Online Course Discussion Forum

Math Challenge II-A Spring 2022 Q8.30

 
 
Picture of Mandy Chang
Math Challenge II-A Spring 2022 Q8.30
by Mandy Chang - Tuesday, May 3, 2022, 5:48 PM
 

Question 8.30:

Find all ordered triples (x,y,z)(x,y,z) of prime numbers satisfying the equation x(x+y)(y+z)=140x(x+y)(y+z)=140


We have that 140=2^2⋅5⋅7. Therefore x is either 2, 5, or 7. Why do we factor it? Are there other ways? 



 
Picture of John Lensmire
Re: Math Challenge II-A Spring 2022 Q8.30
by John Lensmire - Wednesday, May 4, 2022, 9:43 AM
 

I don't want to definitely say there are no other ways to solve, but this is a common technique anytime you're looking for integer solutions.

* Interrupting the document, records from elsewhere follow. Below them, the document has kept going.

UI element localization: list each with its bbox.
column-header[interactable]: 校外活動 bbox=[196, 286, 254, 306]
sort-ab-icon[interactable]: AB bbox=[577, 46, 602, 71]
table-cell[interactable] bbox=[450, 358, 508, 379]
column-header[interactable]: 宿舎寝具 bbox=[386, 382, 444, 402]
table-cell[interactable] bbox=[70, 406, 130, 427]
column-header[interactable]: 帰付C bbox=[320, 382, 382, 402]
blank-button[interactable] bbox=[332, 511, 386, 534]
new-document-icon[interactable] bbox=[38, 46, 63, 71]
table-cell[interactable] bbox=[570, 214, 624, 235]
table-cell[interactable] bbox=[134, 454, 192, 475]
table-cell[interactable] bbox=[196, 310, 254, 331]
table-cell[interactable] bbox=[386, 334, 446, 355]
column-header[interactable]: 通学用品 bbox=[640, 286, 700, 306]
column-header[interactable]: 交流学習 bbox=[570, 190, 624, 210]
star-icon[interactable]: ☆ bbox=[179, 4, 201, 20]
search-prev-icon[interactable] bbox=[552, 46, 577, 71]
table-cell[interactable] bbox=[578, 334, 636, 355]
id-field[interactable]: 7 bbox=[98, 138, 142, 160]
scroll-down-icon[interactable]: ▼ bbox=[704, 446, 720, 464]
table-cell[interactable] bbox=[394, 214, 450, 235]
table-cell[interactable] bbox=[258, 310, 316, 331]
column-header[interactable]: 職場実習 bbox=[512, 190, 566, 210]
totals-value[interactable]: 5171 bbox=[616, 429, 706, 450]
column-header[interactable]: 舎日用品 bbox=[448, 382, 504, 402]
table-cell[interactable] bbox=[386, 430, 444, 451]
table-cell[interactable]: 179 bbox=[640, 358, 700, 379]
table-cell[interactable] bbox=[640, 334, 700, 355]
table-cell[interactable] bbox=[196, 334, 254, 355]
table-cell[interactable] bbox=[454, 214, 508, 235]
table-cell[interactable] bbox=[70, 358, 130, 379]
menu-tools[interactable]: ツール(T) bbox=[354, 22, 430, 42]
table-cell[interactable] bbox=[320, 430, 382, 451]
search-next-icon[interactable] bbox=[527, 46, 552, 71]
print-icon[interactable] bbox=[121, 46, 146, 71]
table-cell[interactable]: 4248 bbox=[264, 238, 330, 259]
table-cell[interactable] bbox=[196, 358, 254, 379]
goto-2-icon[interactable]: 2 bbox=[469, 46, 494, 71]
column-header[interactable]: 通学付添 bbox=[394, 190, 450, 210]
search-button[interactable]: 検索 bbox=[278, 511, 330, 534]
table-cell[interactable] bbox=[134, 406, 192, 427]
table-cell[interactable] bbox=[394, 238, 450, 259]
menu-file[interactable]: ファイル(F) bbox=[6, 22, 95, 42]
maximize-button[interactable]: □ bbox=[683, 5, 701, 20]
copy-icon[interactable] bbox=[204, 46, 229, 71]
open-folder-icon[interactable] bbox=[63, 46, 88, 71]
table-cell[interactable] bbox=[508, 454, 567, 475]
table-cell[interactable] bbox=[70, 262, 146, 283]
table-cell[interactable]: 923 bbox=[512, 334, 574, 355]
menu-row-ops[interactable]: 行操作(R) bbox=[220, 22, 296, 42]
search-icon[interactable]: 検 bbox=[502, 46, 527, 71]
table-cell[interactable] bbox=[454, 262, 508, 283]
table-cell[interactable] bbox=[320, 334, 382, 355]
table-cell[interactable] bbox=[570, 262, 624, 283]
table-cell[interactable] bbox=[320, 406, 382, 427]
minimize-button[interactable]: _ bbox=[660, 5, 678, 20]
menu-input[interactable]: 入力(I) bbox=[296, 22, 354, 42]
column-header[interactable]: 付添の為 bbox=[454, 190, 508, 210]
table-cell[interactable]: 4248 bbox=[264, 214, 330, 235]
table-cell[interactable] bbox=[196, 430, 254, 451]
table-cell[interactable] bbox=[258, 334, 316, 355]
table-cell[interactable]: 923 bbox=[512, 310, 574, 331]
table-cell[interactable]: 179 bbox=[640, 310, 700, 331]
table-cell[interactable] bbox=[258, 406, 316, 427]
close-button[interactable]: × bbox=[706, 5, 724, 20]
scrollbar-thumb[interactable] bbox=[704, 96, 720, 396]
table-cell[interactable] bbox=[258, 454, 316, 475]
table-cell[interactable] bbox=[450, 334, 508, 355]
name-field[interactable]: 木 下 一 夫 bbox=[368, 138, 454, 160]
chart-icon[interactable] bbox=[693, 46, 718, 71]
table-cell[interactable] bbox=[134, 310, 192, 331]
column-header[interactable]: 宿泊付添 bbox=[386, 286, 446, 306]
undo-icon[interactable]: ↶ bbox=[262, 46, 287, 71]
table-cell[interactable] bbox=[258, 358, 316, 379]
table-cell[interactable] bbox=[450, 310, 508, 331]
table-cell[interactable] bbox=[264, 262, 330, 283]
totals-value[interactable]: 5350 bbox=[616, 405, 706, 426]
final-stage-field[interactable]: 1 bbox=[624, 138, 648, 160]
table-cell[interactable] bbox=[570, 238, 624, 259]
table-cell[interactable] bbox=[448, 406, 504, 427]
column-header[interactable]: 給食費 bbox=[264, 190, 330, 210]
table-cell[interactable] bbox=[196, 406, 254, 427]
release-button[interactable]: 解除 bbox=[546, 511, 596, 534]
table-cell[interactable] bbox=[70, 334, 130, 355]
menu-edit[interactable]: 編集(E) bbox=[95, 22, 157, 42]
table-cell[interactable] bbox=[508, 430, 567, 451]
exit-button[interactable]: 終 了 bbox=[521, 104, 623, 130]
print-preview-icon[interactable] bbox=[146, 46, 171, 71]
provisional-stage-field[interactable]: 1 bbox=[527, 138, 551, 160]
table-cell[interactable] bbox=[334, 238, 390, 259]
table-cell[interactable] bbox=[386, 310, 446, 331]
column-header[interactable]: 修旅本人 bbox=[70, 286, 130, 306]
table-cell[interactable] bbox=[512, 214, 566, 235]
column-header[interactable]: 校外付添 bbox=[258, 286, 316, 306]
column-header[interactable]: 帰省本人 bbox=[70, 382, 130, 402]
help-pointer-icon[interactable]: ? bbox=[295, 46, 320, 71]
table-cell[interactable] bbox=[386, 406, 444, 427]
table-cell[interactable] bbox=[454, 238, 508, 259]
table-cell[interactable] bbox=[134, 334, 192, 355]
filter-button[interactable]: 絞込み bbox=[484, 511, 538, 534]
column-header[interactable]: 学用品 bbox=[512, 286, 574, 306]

As a simple example, suppose you're looking at the equation $xy = 20$. In general (over the reals) this has infinitely many solutions. We could even look at the graph of $y = 20/x$ to visualize all the solutions. If we want $x$ and $y$ to be integers, however, we can take advantage of number theory. The key idea is that $x$ and $y$ both need to be factors of $20$, which narrows down the choices.

In the equation given, $x(x+y)(y+z) = 140$, we can similarly say that $x$, $(x+y)$, and$ (y+z)$ must all be factors of $140$. Since we only want prime number solutions, however, we can easily see that $x = 2$, $x = 5$, or $x = 7$ as those are the only prime factors of $140$. This allows us to reduce the problem to two variables and continue from there.

Hope this helps!